(Beginning of Excerpted data)

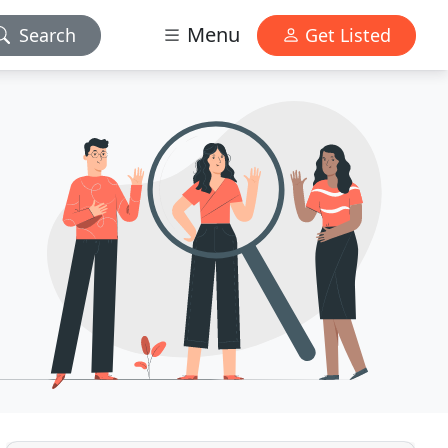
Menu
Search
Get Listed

(End of Excerpted data)
(Beginning of Excerpted data)

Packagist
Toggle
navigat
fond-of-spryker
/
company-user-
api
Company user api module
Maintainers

(End of Excerpted data)

Requirement
Copy all lines from the material that hold "user".

Result
company-user-
Company user api module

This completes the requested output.